■ **EXERCISE GOAL**
What to return is the tail of the data, from the line that contains "Facebook : รถยก รถสไลค์ รถเฮี๊ยบ..." down to the last line, copied exactly.
Top of DATA LISTING
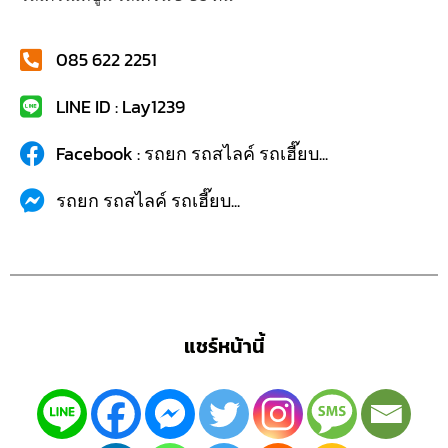
085 622 2251
LINE ID : Lay1239
Facebook : รถยก รถสไลค์ รถเฮี๊ยบ...
รถยก รถสไลค์ รถเฮี๊ยบ...
แชร์หน้านี้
Bottom of DATA LISTING
■ **EXERCISE SOLUTION**
Facebook : รถยก รถสไลค์ รถเฮี๊ยบ...
รถยก รถสไลค์ รถเฮี๊ยบ...
แชร์หน้านี้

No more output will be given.